= List of international prime ministerial trips made by Dimitar Kovačevski =

This is a list of international prime ministerial trips made by Dimitar Kovačevski, who served as the Prime Minister of North Macedonia from 16 January 2022 to 28 January 2024.

== Summary ==
Kovačevski has visited 14 countries during his tenure as prime minister. The number of visits per country where Kovačevski has traveled are:

- One visit to Bulgaria, Czech Republic, Estonia, Greece, Iceland, Italy, Lithuania, Moldova, Spain, the United States and Vatican City
- Two visits to Belgium
- Three visits to Albania and Germany

==2022==

| Country | Location(s) | Dates | Details |
|---|---|---|---|
| Bulgaria | Sofia | 24–25 January | Met with Prime Minister Kiril Petkov in Sofia, where the two sides signed several memoranda of understanding aimed at strengthening bilateral cooperation between Bulgaria and North Macedonia.
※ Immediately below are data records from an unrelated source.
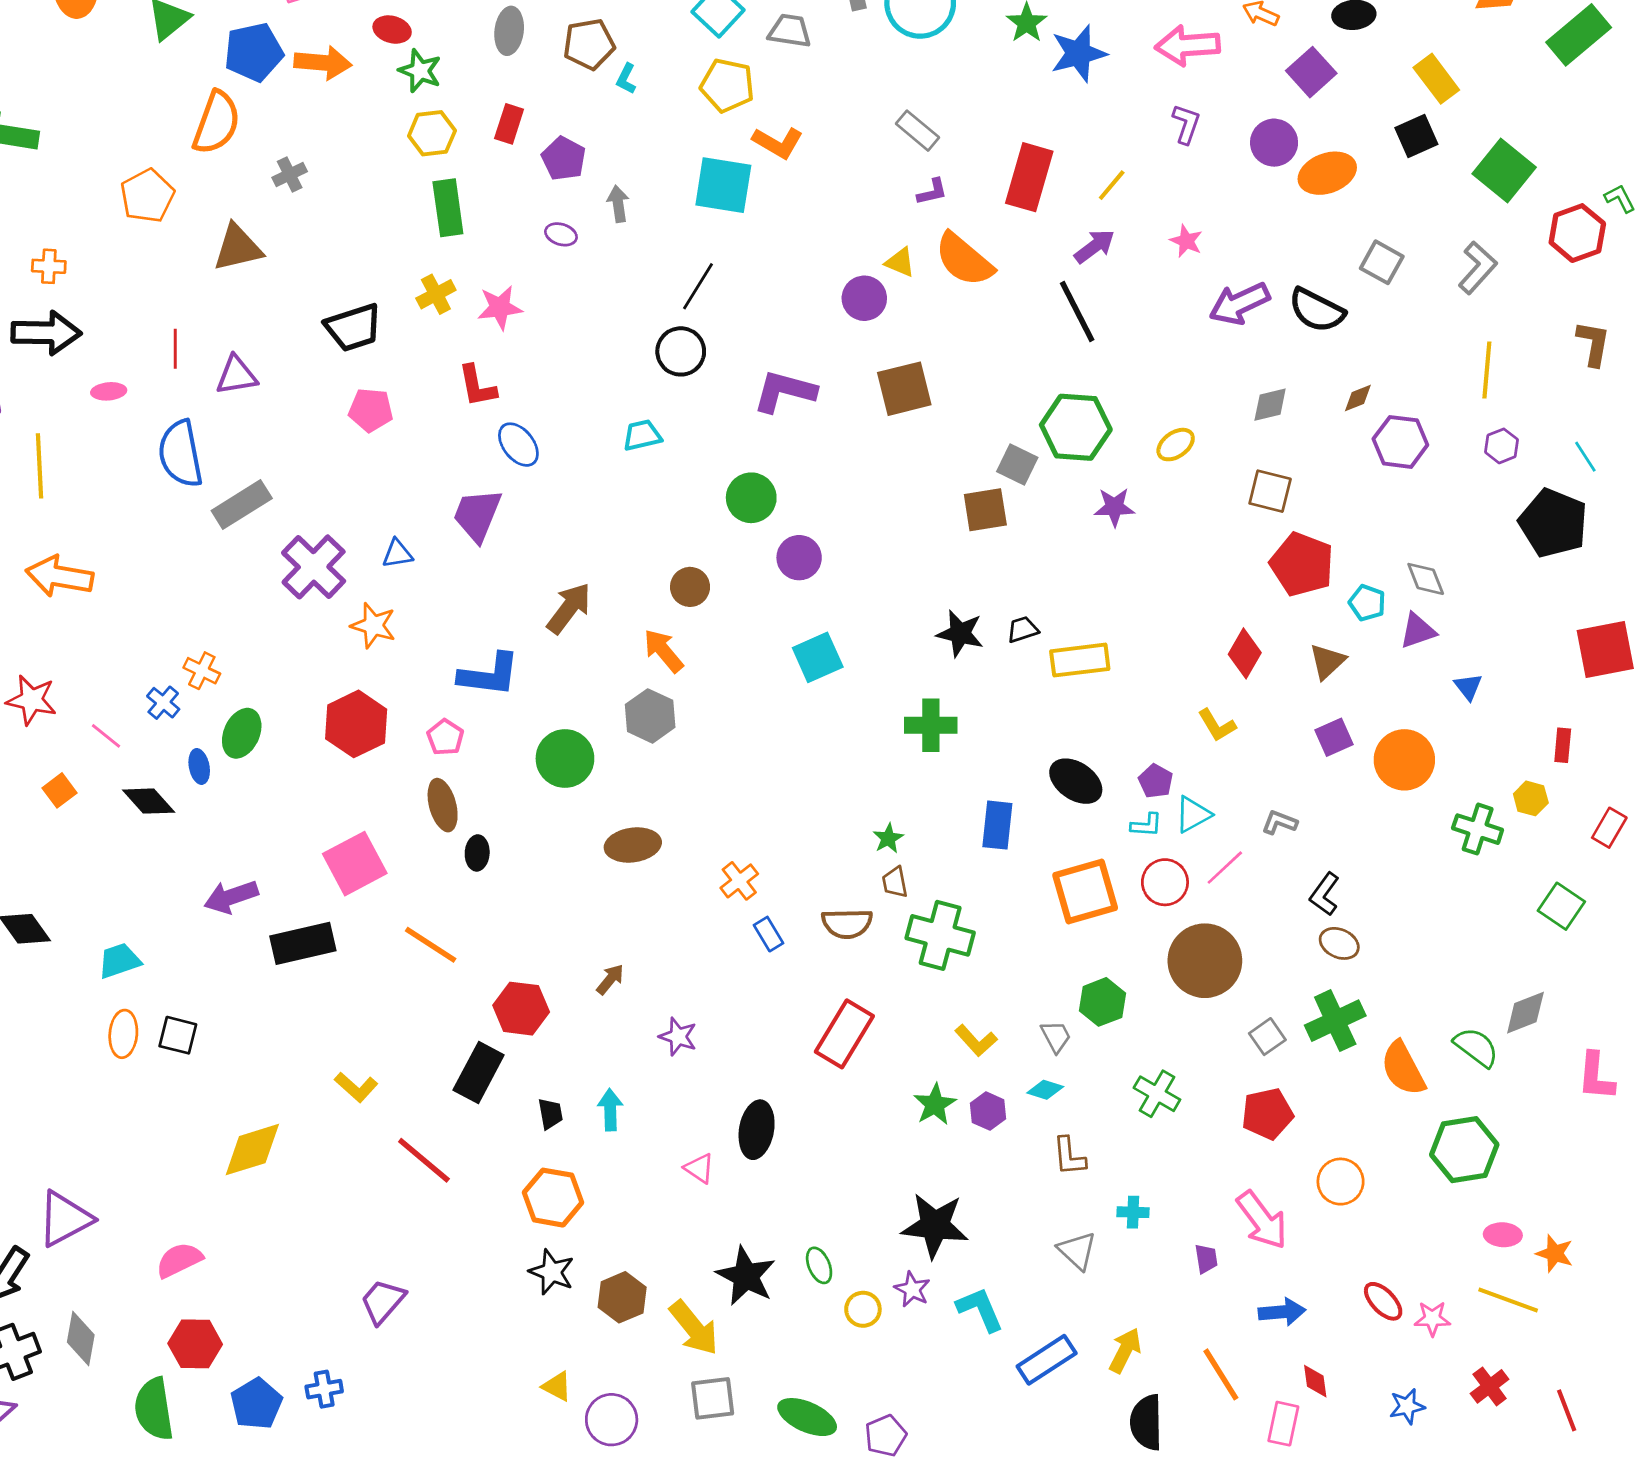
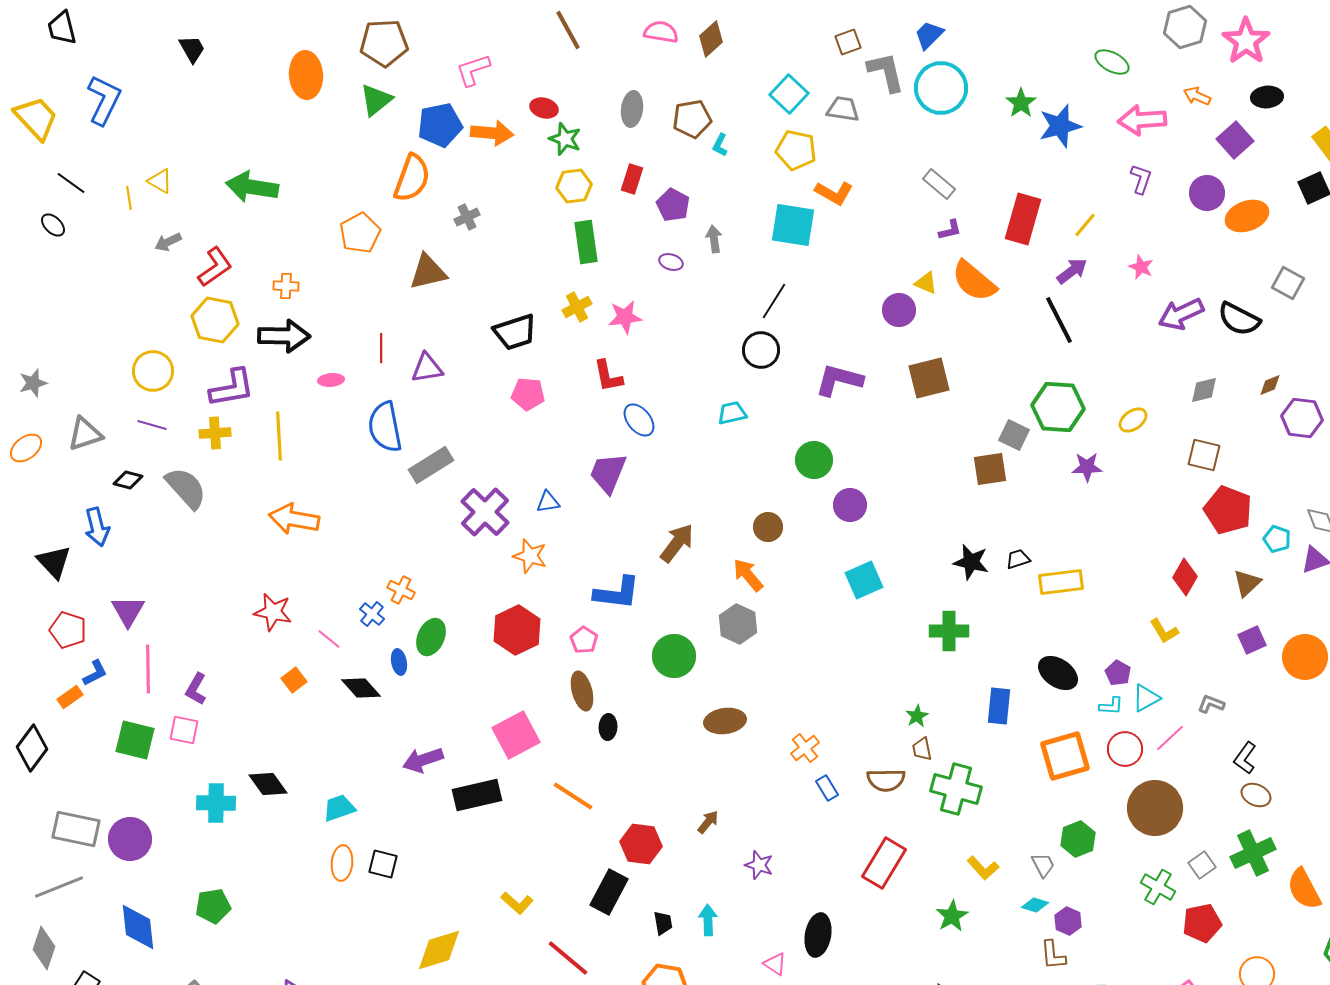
green cross: (1157, 1094) -> (1158, 887), moved
purple hexagon: (988, 1111) -> (1068, 921), moved

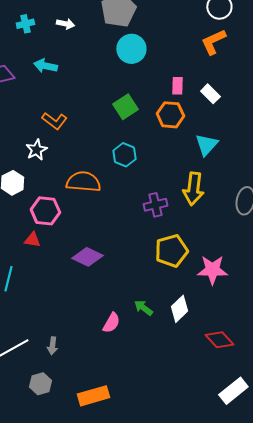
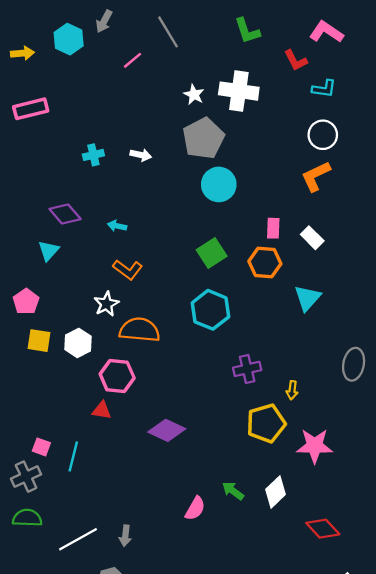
cyan arrow: (45, 66) -> (117, 226), moved, size x0.7
cyan hexagon: (124, 155) -> (210, 310), size x1.4
orange semicircle: (83, 182) -> (140, 330), moved
yellow arrow: (193, 189) -> (292, 390), moved, size x0.5

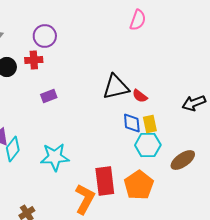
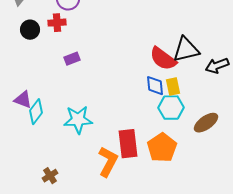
black triangle: (116, 87) -> (186, 50), moved
red semicircle: (140, 96) -> (163, 59), size x1.8

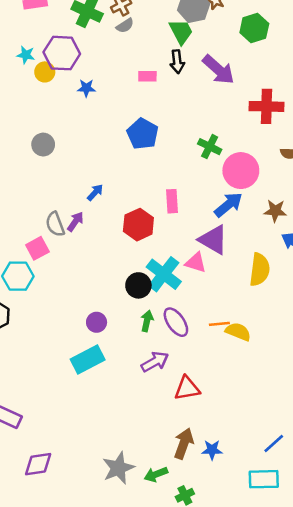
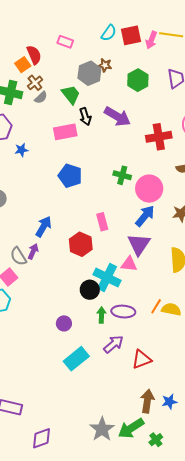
green trapezoid: (181, 32) -> (71, 95), moved
pink rectangle: (147, 76) -> (65, 132), size x1.6
blue arrow: (95, 192) -> (43, 227), size x1.5
purple triangle: (213, 240) -> (139, 244), turned 45
purple ellipse: (176, 322) -> (123, 312), turned -40
orange line: (219, 324) -> (156, 306), turned -42
cyan rectangle: (88, 359) -> (76, 359), moved
green arrow: (156, 474) -> (131, 428), size x1.5

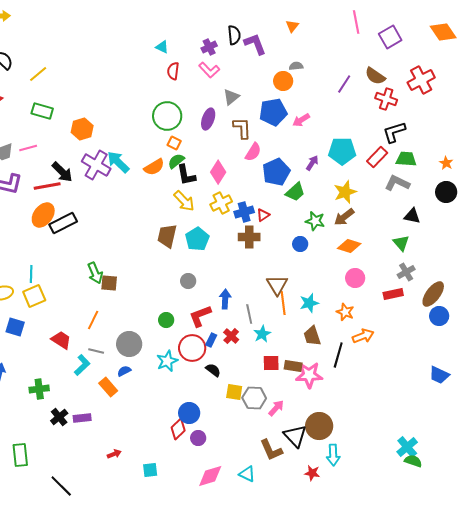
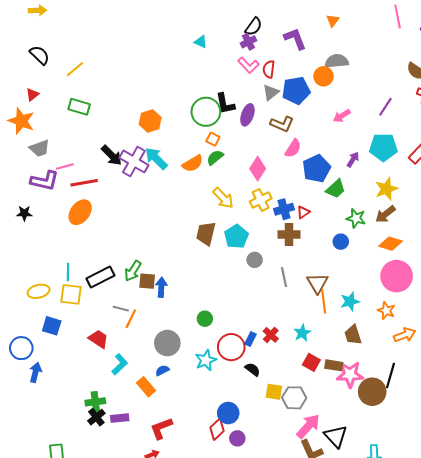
black semicircle: (234, 35) -> (254, 27), moved, turned 42
gray semicircle: (296, 66) -> (337, 61), size x1.6
red semicircle: (173, 71) -> (269, 69), moved
purple line: (344, 84) -> (385, 107), moved
blue pentagon: (273, 112) -> (296, 91), moved
brown L-shape: (242, 128) -> (282, 124), turned 115
orange hexagon: (82, 129) -> (150, 121), moved
pink line: (28, 148) -> (65, 167), moved
black arrow: (62, 172) -> (112, 155), moved
black L-shape: (186, 175) -> (225, 104), moved
black rectangle: (63, 223) -> (100, 277), moved
green arrow: (95, 273) -> (133, 271), turned 55
pink circle: (355, 278) -> (397, 276), size x1.6
gray circle: (188, 281) -> (255, 260), moved
yellow square: (34, 296) -> (71, 294), turned 30
blue arrow: (225, 299) -> (161, 287), moved
gray line: (249, 314) -> (284, 277), moved
red L-shape: (200, 316) -> (161, 428), moved
gray line: (96, 351) -> (121, 309), moved
black line: (338, 355) -> (390, 375), moved
red square: (271, 363) -> (311, 362), turned 30
green cross: (39, 389) -> (95, 402), moved
pink arrow: (276, 408) -> (308, 426), moved, size x1.5
brown circle: (319, 426) -> (372, 392), moved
The agreements focused on economic development, infrastructure connectivity, including the Sofia–Skopje railway, and cooperation in areas such as agriculture and support for small and medium-sized enterprises. |
| Belgium | Brussels | 24 March | Kovačevski attended an extraordinary NATO summit. |
| Italy | Rome | 22–23 May | Met with his prime minister Mario Draghi, as well as with a delegation from Bulgaria led by Prime Minister Kiril Petkov. |
| Vatican City | Vatican City | 23 May | Met with Pope Francis. |
| Belgium | Brussels | 23 June | Attended in Brussels an EU-Western Balkans Leaders meeting. |
| Czech Republic | Prague | 6 October | Kovačevski travelled to Prague to attend the inaugural meeting of the European Political Community. |
| Germany | Berlin | 3 November | Attended Western Balkans Summit. |
| Albania | Tirana | 6 December | Attended EU-Western Balkans summit. |

==2023==

| Country | Location(s) | Dates | Details |
|---|---|---|---|
| Germany | Munich | 17–19 February | Attended the 59th Munich Security Conference. |
| United States | Washington, D. C. | 8 May | Met with Secretary Antony Blinken. They exchanged views on the bilateral relations between North Macedonia and the US, as well as on the situation in the region. |
| Iceland | Reykjavík | 16–17 May | Kovačevski attended the 4th Council of Europe summit. |
| Moldova | Mimi Castle, Bulboaca, Chișinău | 1 June | Kovačevski travelled to Moldova to attend the 2nd European Political Community Summit. |
| Germany | Berlin | 28 June | He visited for talks with Chancellor Olaf Scholz. The leaders discussed North Macedonia's accession to the European Union, with Scholz reaffirming Germany's strong support for opening accession negotiations and stating that no new bilateral conditions from Bulgaria should be imposed beyond the agreed negotiating framework. The meeting also covered bilateral relations, regional cooperation in the Western Balkans, the impact of Russia's invasion of Ukraine, energy security, and cooperation within NATO. Following the talks, Kovačevski and Scholz held a joint press conference, where they emphasized the importance of advancing North Macedonia's European integration. |
| Lithuania | Vilnius | 11–12 July | Kovačevski attended the NATO summit. |
| Albania | Tirana | 17 July | Met with Prime Minister Edi Rama and Prime Minister of Montenegro, Dritan Abazović and Prime Minister of Serbia, Ana Brnabić. The focus of the meeting was on the Berlin Process summit that will be held in Albania in the fall, as well as the New Financial and Economic Support Plan of the EU for the Western Balkans. |
| Greece | Athens | 21 August | Attended Ukraine-South East Europe summit. |
| Estonia | Tallinn | 5 September | Attended Tallinn Digital Summit. Met with Prime Minister Kaja Kallas. |
| Spain | Granada | 5 October | Kovačevski attended the 3rd European Political Community Summit. |
| Albania | Tirana | 16 October | Attended Western Balkans Summit. |

== Multilateral meetings ==
Dimitar Kovačevski participated in the following summits during his premiership:

| Group | Year |  |
| 2022 | 2023 |
| NATO | 24 March, Belgium Brussels | 11–12 July, Lithuania Vilnius |
28–30 June^{[a]}, Spain Madrid
| EPC | 6 October, Czech Republic Prague | 1 June, Moldova Bulboaca |
5 October, Spain Granada
| Berlin Process | 3 November, Germany Berlin | 16 October, Albania Tirana |
██ = Did not attend / participate. ^aPresident Stevo Pendarovski attended in the prime minister's place.